This Guidance demonstrates how to integrate SWIFT messaging protocols and services on AWS. Central Banks can take advantage of the global reach and reliability of SWIFT, while also leveraging the scalability, security, and cost-effectiveness of AWS to facilitate the exchange of financial information and transactions between financial institutions.

Architecture Diagram

[Architecture diagram description]

Download the architecture diagram PDF 

Well-Architected Pillars

The AWS Well-Architected Framework helps you understand the pros and cons of the decisions you make when building systems in the cloud. The six pillars of the Framework allow you to learn architectural best practices for designing and operating reliable, secure, efficient, cost-effective, and sustainable systems. Using the AWS Well-Architected Tool, available at no charge in the AWS Management Console, you can review your workloads against these best practices by answering a set of questions for each pillar.

The architecture diagram above is an example of a Solution created with Well-Architected best practices in mind. To be fully Well-Architected, you should follow as many Well-Architected best practices as possible.

  • To instrument this Guidance for operational excellence, CloudWatch, AWS CloudTrail, and AWS Config can be used to monitor, audit, and report on resources and applications in the AWS environment. These services provide visibility into the state and performance of the infrastructure and applications, enabling the detection and resolution of issues. Additionally, AWS X-Ray can be used to trace application requests and identify performance bottlenecks. Finally, the implementation of operational playbooks and runbooks can improve operational efficiency by codifying operational procedures and automating routine tasks.

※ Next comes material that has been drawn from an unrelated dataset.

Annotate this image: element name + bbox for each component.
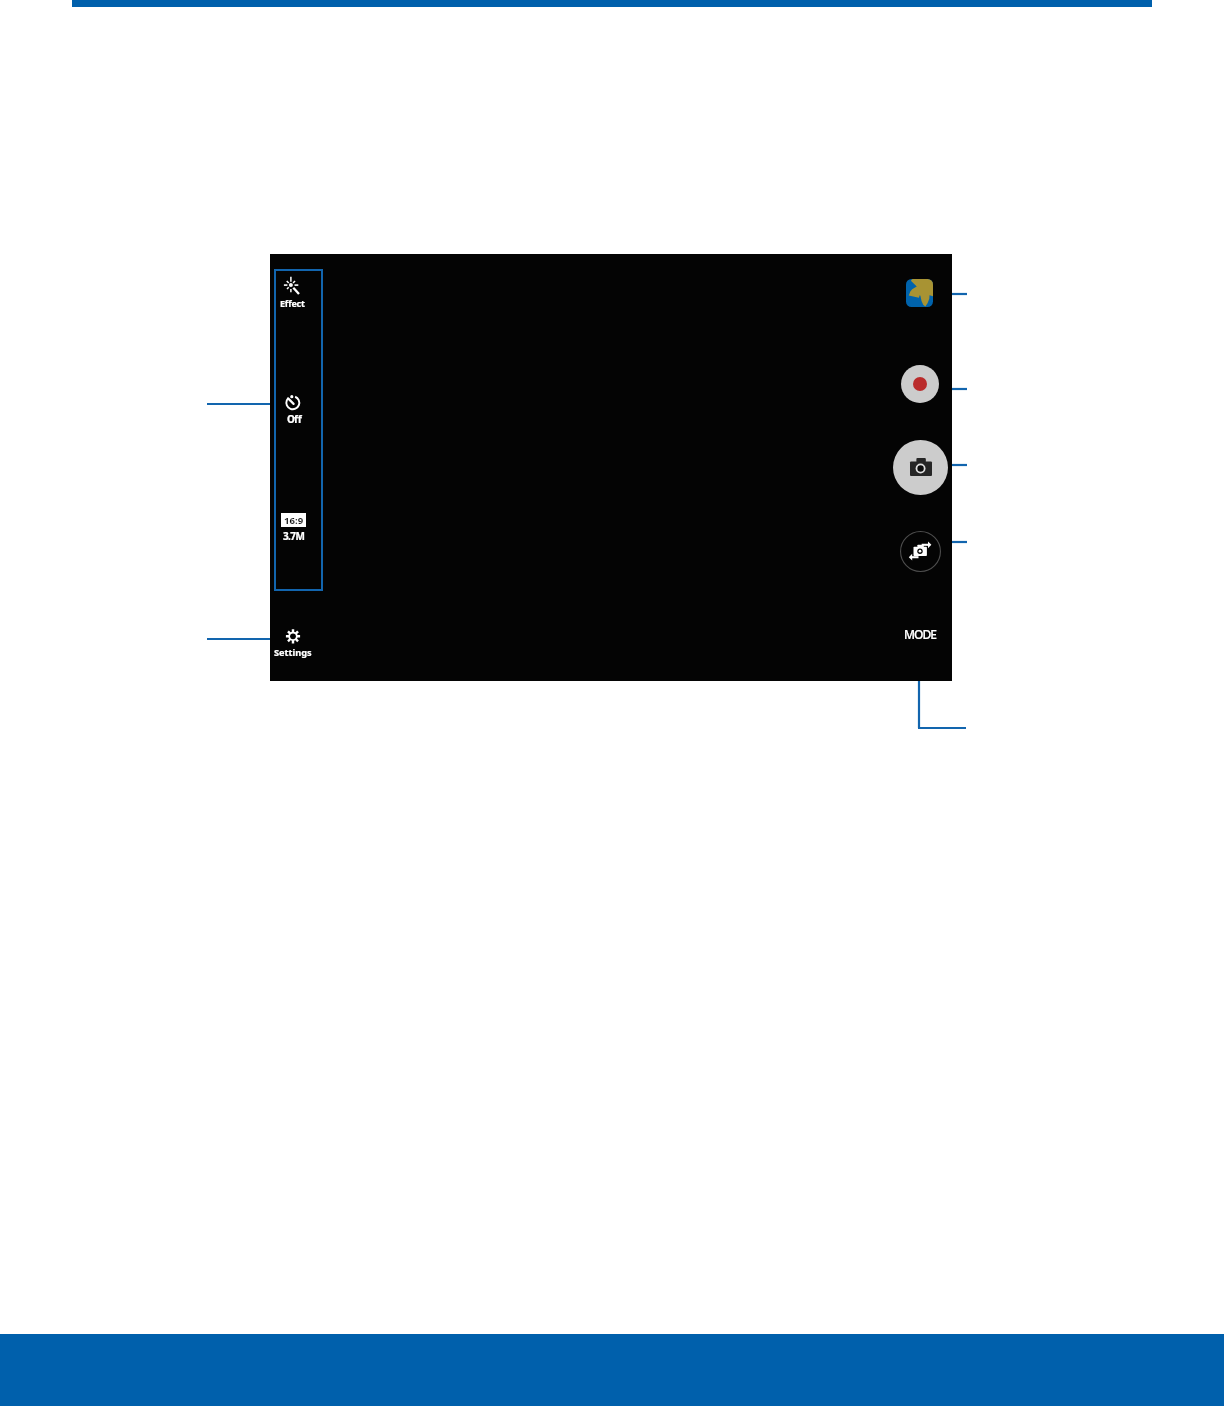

    To safely operate the Guidance and respond to incidents and events, several practices are implemented. First, AWS services such as CloudWatch and AWS Config provide monitoring and logging capabilities to detect and respond to events in near real-time. Second, automated systems are used to respond to events and incidents, reducing manual intervention and minimizing the time to recover from failures. Third, testing is conducted regularly to validate the operability and resilience of the system. Finally, a well-defined incident response plan is established to provide clear guidelines on how to respond to incidents and minimize the impact of downtime.

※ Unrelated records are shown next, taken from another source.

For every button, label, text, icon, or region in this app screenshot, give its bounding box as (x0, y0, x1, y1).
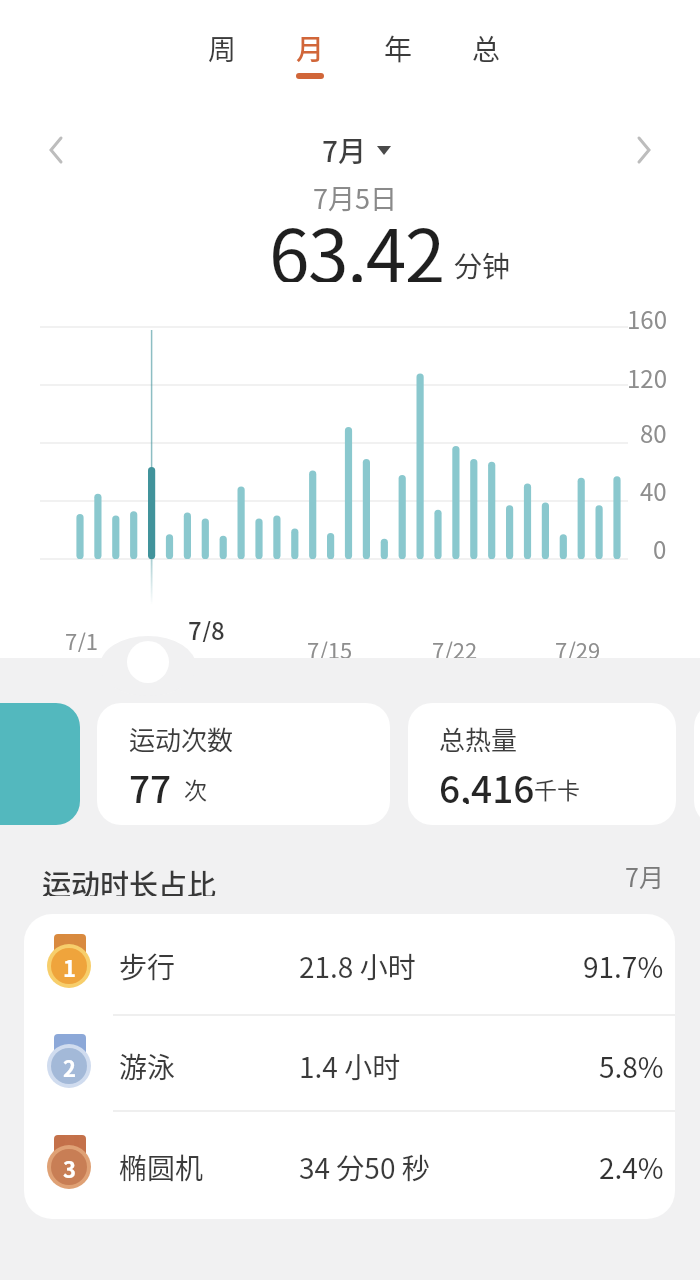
button[interactable]: 7月 (304, 128, 404, 172)
staticText: 月 (296, 28, 325, 69)
button[interactable]: 月 (280, 26, 340, 70)
staticText: 0 (653, 531, 667, 559)
staticText: 7月5日 (313, 178, 397, 216)
button[interactable] (24, 1115, 675, 1215)
staticText: 7/22 (432, 633, 478, 661)
staticText: 40 (640, 473, 667, 501)
staticText: 91.7% (583, 946, 664, 982)
button[interactable] (24, 1014, 675, 1114)
staticText: 总热量 (439, 720, 518, 752)
staticText: 3 (63, 1152, 76, 1182)
staticText: 120 (627, 360, 667, 388)
staticText: 7/29 (555, 633, 601, 661)
staticText: 7/8 (188, 612, 225, 642)
staticText: 总 (472, 28, 501, 69)
button[interactable]: 周 (192, 26, 252, 70)
button[interactable] (408, 703, 676, 825)
staticText: 21.8 小时 (299, 946, 416, 982)
staticText: 80 (640, 415, 667, 443)
button[interactable] (628, 132, 660, 168)
staticText: 1.4 小时 (299, 1046, 401, 1082)
staticText: 6,416 (439, 760, 535, 804)
staticText: 运动次数 (129, 720, 234, 752)
staticText: 次 (184, 772, 207, 804)
staticText: 7/1 (65, 624, 99, 652)
staticText: 周 (208, 28, 237, 69)
staticText: 7月 (625, 858, 664, 892)
button[interactable] (97, 703, 390, 825)
staticText: 椭圆机 (119, 1147, 204, 1183)
button[interactable] (24, 914, 675, 1014)
staticText: 千卡 (534, 772, 580, 804)
staticText: 34 分50 秒 (299, 1147, 430, 1183)
staticText: 160 (627, 301, 667, 329)
staticText: 1 (63, 951, 76, 981)
button[interactable] (0, 703, 80, 825)
staticText: 游泳 (119, 1046, 176, 1082)
staticText: 运动时长占比 (42, 862, 217, 896)
staticText: 7/15 (307, 633, 353, 661)
staticText: 年 (384, 28, 413, 69)
button[interactable] (40, 132, 72, 168)
staticText: 步行 (119, 946, 176, 982)
button[interactable]: 年 (368, 26, 428, 70)
staticText: 5.8% (599, 1046, 664, 1082)
staticText: 77 (129, 760, 172, 804)
staticText: 7月 (322, 130, 366, 171)
staticText: 分钟 (454, 245, 511, 281)
staticText: 2 (63, 1051, 76, 1081)
button[interactable]: 总 (456, 26, 516, 70)
staticText: 2.4% (599, 1147, 664, 1183)
staticText: 63.42 (269, 198, 444, 282)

    Read the Operational Excellence whitepaper 
  • Multi-factor authentication (MFA) and access control policies can help secure authentication and authorization. These AWS services can be integrated with this Guidance to provide additional security: AWS Identity and Access Management (IAM), AWS IAM Identity Center (Successor to AWS Single Sign-On), and AWS Directory Service.

    Security controls such as encryption, network security, and monitoring can help protect resources. These are supported with the following services: Amazon VPC, AWS WAF, AWS Shield, AWS Key Management Service (AWS KMS), and CloudTrail.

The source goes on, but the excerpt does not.